When I fired it up a test program that just cycles the PWM up and down, the green LED lit up properly in cooling mode, but the red LED also glowed dimly. Probing the drain showed this nasty ringing when the IRLZ14 MOSFET turned off:
The initial spike happens when the drain current pushes the MOSFET body diode into reverse breakdown at about 70 V (off scale high in the image). The drain goes slightly negative for the next half-cycle as the diode slams into forward conduction, then the energy engages in some serious 5 MHz ringing while it dissipates in the Peltier’s resistance.
Obviously, this is a job for an RC snubber…
A bit of fiddling revealed that a 1.5 nF cap dropped the ringing to 2.8 MHz and a 2.5 nF cap put it at 2.4 MHz:
Notice that just putting a capacitor across the MOSFET doesn’t reduce the ringing. What’s needed here is some additional energy dissipation.

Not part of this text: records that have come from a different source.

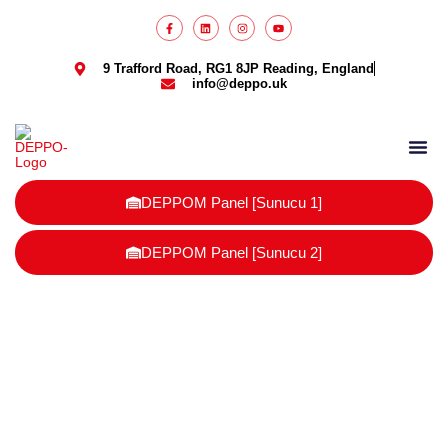
9 Trafford Road, RG1 8JP Reading, England
info@deppo.uk
DEPPO Parcel
DEPPOM Panel [Sunucu 1]
DEPPOM Panel [Sunucu 2]
İngiltere palet depolama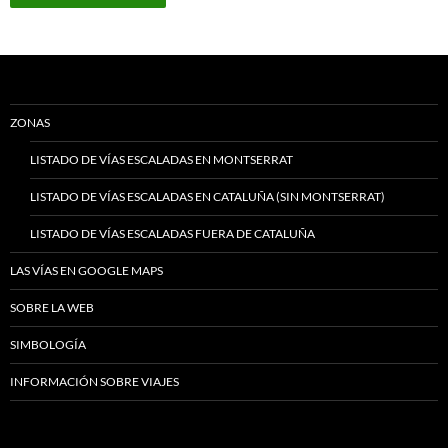
ZONAS
LISTADO DE VÍAS ESCALADAS EN MONTSERRAT
LISTADO DE VÍAS ESCALADAS EN CATALUÑA (SIN MONTSERRAT)
LISTADO DE VÍAS ESCALADAS FUERA DE CATALUÑA
LAS VÍAS EN GOOGLE MAPS
SOBRE LA WEB
SIMBOLOGÍA
INFORMACIÓN SOBRE VIAJES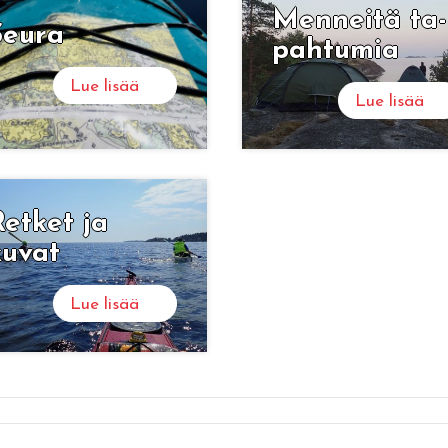
Men­nei­tä ta­
Seura
pah­tu­mia
Lue lisää
Lue lisää
et­ket ja
kuvat
Lue lisää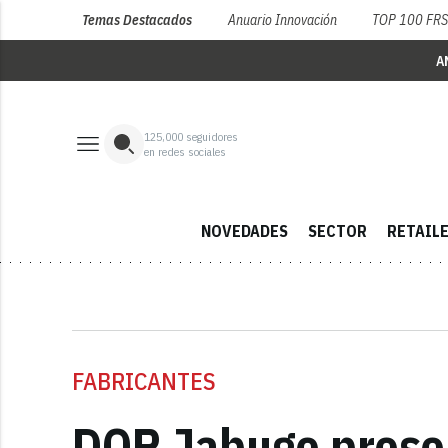
Temas Destacados
Anuario Innovación
TOP 100 FR
A
125,000
seguidores
en redes sociales
NOVEDADES
SECTOR
RETAIL
FABRICANTES
DOP Jabugo presen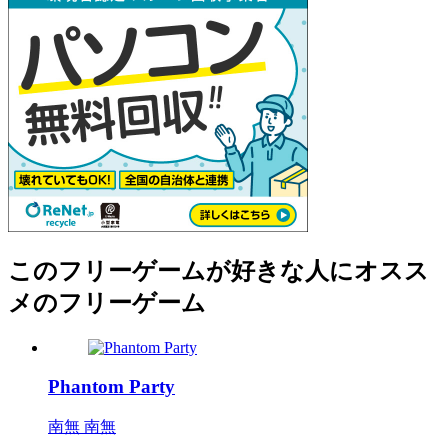
このフリーゲームが好きな人にオスス
メのフリーゲーム
Phantom Party
南無 南無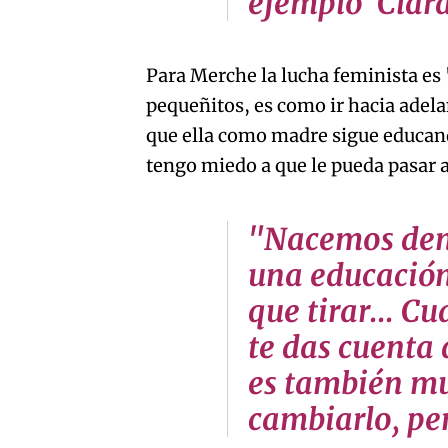
ejemplo Cla
Para Merche la lucha feminista es
pequeñitos, es como ir hacia adelan
que ella como madre sigue educan
tengo miedo a que le pueda pasar 
"Nacemos den
una educació
que tirar... 
te das cuenta 
es también m
cambiarlo, pe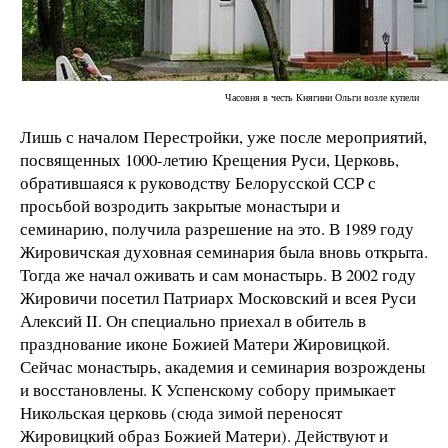
Часовня в честь Княгини Ольги возле купели
Лишь с началом Перестройки, уже после мероприятий,
посвященных 1000-летию Крещения Руси, Церковь,
обратившаяся к руководству Белорусской ССР с
просьбой возродить закрытые монастыри и
семинарию, получила разрешение на это. В 1989 году
Жировичская духовная семинария была вновь открыта.
Тогда же начал оживать и сам монастырь. В 2002 году
Жировичи посетил Патриарх Московский и всея Руси
Алексий II. Он специально приехал в обитель в
празднование иконе Божией Матери Жировицкой.
Сейчас монастырь, академия и семинария возрождены
и восстановлены. К Успенскому собору примыкает
Никольская церковь (сюда зимой переносят
Жировицкий образ Божией Матери). Действуют и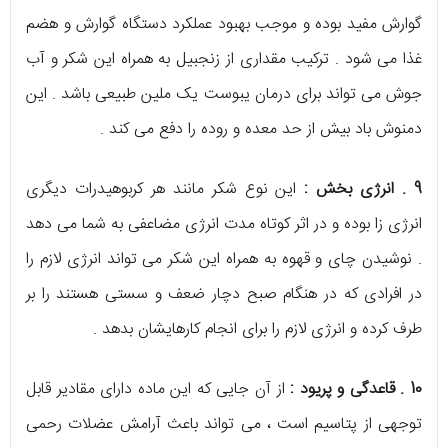
گوارش مفید بوده و موجب بهبود عملکرد دستگاه گوارش و هضم
غذا می شود . ترکیب مقداری از زنجبیل به همراه این شکر و آب
جوش می تواند برای درمان یبوست یک ملین طبیعی باشد . این
دمنوش باد بیش از حد معده و روده را دفع می کند .
9 . انرژی بخش :
این نوع شکر مانند هر کربوهیدرات دیگری
انرژی زا بوده و در اثر کوتاه مدت انرژی مضاعفی به شما می دهد
. نوشیدن چای و قهوه به همراه این شکر می تواند انرژی لازم را
در افرادی که در هنگام صبح دچار ضعف و سستی هستند را بر
طرف کرده و انرژی لازم را برای انجام کارهایشان بدهد .
10 . قاعدگی و پریود :
از آن جایی که این ماده دارای مقادیر قابل
توجهی از پتاسیم است ، می تواند باعث آرامش عضلات رحمی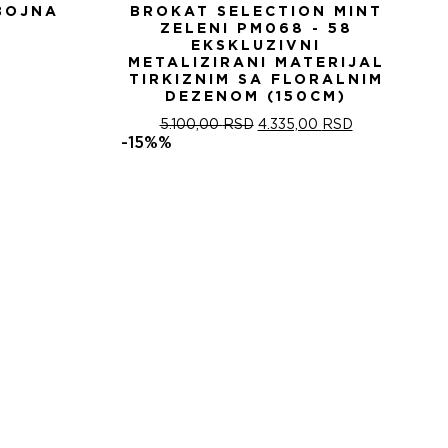
BOJNA
BROKAT SELECTION MINT
ZELENI PM068 - 58
EKSKLUZIVNI
METALIZIRANI MATERIJAL
TIRKIZNIM SA FLORALNIM
DEZENOM (150CM)
ОРИГИНАЛНА
ТРЕНУТНА
5.100,00
RSD
4.335,00
RSD
ЦЕНА
ЦЕНА
-15%%
ЈЕ
ЈЕ:
БИЛА:
4.335,00 RSD
5.100,00 RSD.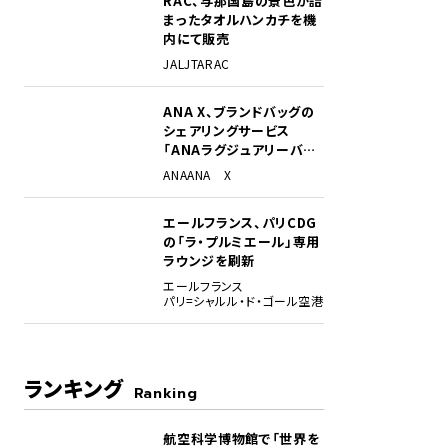
RAC、与那国島の景色が詰
まったタオルハンカチを機
内にて販売
JAL
JTA
RAC
ANA X、ブランドバッグの
シェアリングサービス
「ANAラグジュアリーバッ
グ」開始
ANA
ANA X
して到着し、JL909便として出発するエアバスA350-900の作業にあたる、電動のトー
イリフトローダー×2台。
エールフランス、パリCDG
の「ラ・プルミエール」専用
ラウンジを刷新
エールフランス
パリ=シャルル・ド・ゴール空港
ランキング
Ranking
航空科学博物館で「世界を
1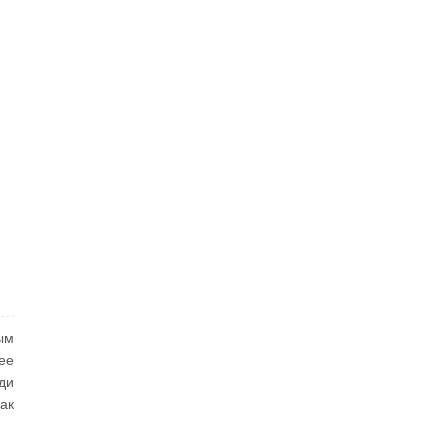
ым
ее
ди
ак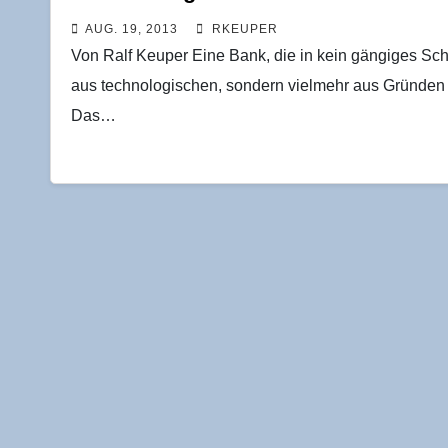
AUG. 19, 2013
RKEUPER
Von Ralf Keuper Eine Bank, die in kein gängiges S
aus technologischen, sondern vielmehr aus Gründen d
Das…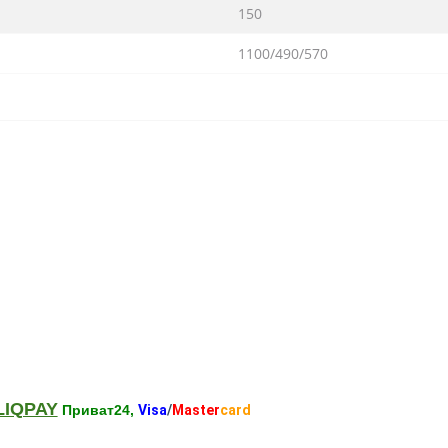
150
1100/490/570
LIQPAY
Приват24,
Visa
/
Master
card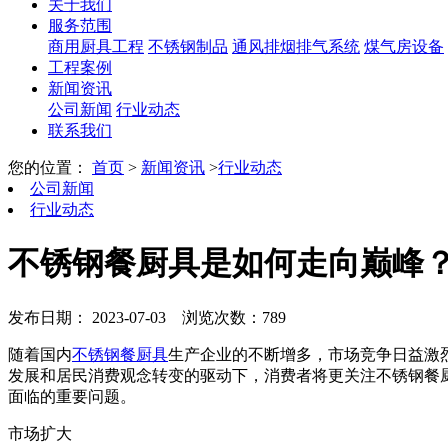
关于我们
服务范围
商用厨具工程
不锈钢制品
通风排烟排气系统
煤气房设备
工程案例
新闻资讯
公司新闻
行业动态
联系我们
您的位置：
首页
>
新闻资讯
>
行业动态
公司新闻
行业动态
不锈钢餐厨具是如何走向巅峰
发布日期： 2023-07-03
浏览次数：789
随着国内
不锈钢餐厨具
生产企业的不断增多，市场竞争日益激
发展和居民消费观念转变的驱动下，消费者将更关注不锈钢餐
面临的重要问题。
市场扩大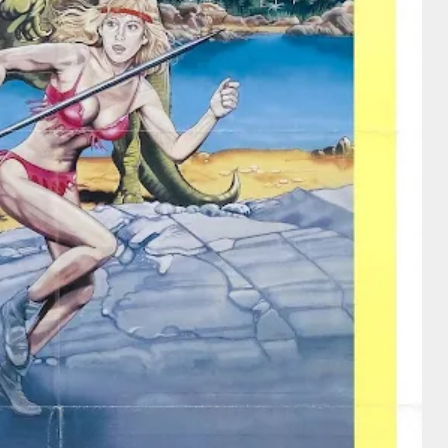
Director
Director
George
William Nigh
Nichols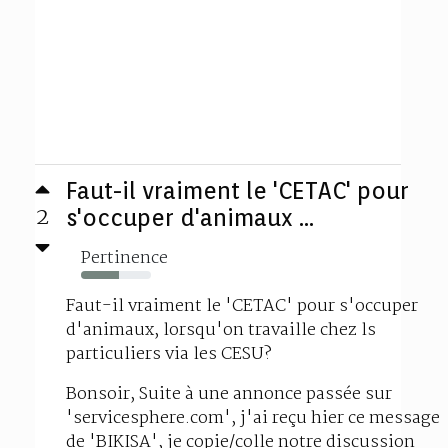
Faut-il vraiment le 'CETAC' pour
2
s'occuper d'animaux ...
Pertinence
54%
Faut-il vraiment le 'CETAC' pour s'occuper
d'animaux, lorsqu'on travaille chez ls
particuliers via les CESU?
Bonsoir, Suite à une annonce passée sur
'servicesphere.com', j'ai reçu hier ce message
de 'BIKISA', je copie/colle notre discussion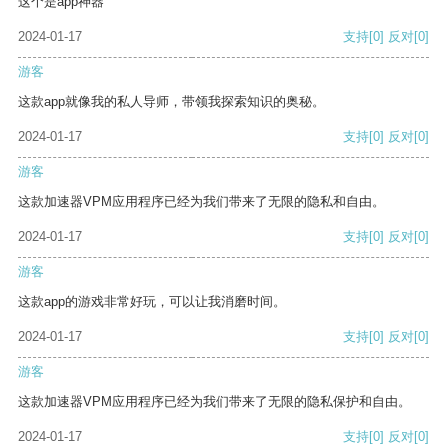
这个是app神器
2024-01-17
支持
[0]
反对
[0]
游客
这款app就像我的私人导师，带领我探索知识的奥秘。
2024-01-17
支持
[0]
反对
[0]
游客
这款加速器VPM应用程序已经为我们带来了无限的隐私和自由。
2024-01-17
支持
[0]
反对
[0]
游客
这款app的游戏非常好玩，可以让我消磨时间。
2024-01-17
支持
[0]
反对
[0]
游客
这款加速器VPM应用程序已经为我们带来了无限的隐私保护和自由。
2024-01-17
支持
[0]
反对
[0]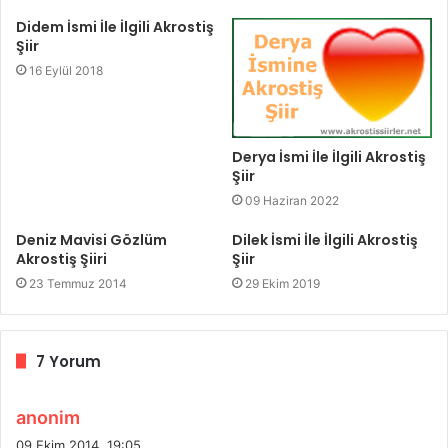
Didem İsmi İle İlgili Akrostiş
Şiir
16 Eylül 2018
Derya İsmi İle İlgili Akrostiş
Şiir
09 Haziran 2022
Deniz Mavisi Gözlüm
Dilek İsmi İle İlgili Akrostiş
Akrostiş Şiiri
Şiir
23 Temmuz 2014
29 Ekim 2019
7 Yorum
d
anonim
e
09 Ekim 2014, 19:05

Splitting the difference says 2.3 nF would reduce the resonant frequency by a factor of 2, so the original stray capacitance is about (2.3 nF / 3) = 770 pF.
Knowing the resonant frequency and stray capacitance, the stray inductance falls out:
L = 1/[(2∏ 2.5x106)2 770x10-12] = 5.4x10-6 = 5.4 µH
The Peltier module doesn’t have nearly that much inductance, so it’s hidden in the wiring and relays.
Knowing L and C, the characteristic impedance of the circuit is:
Z = √(L/C) = 84 Ω
The snubber cap should be at least a factor of 4 larger than the stray capacitance, which gives 3 nF. Some rummaging produced a small 3.9 nF 100 V Mylar cap (measuring 3.7 nF, close enough) and an 82 Ω resistor, which gave this pleasing result when soldered across the MOSFET source & drain:
The upper trace shows a pair of 32 kHz PWM pulses. The lower trace gives a magnified view of one pulse; the peak remains at about 70 V just after turn-off, because that 3.3 A must go somewhere: that’s why MOSFETs have husky body diodes with reverse-breakdown specs.
A better view of the snubbed peak shows it’s all over in about 400 ns:
The lower trace is the MOSFET gate drive pulse at the Arduino pin, showing the Miller capacitance delaying the transition. It turns out that removing the 22 Ω gate damping resistor doesn’t improve things, but, given the speed of the transition, I think it’s good enough.
The MOSFET burns at (3.3 A × 70 V) = 230 W during that 100 ns peak, which works out to a mere 23 µJ (assuming constant current, which isn’t the case). The IRLZ14 has a 40 mJ single-pulse rating, so it’s in good shape.
The DC dissipation is (3.3 A)2 x 20 mΩ = 2 W: the huge heatsink I stuck on the MOSFET doesn’t have a chance to get warm during the short tests so far.
The red LED remains dimly lit, which goes to show how sensitive a human eye can be: the negative transient is barely 100 ns long!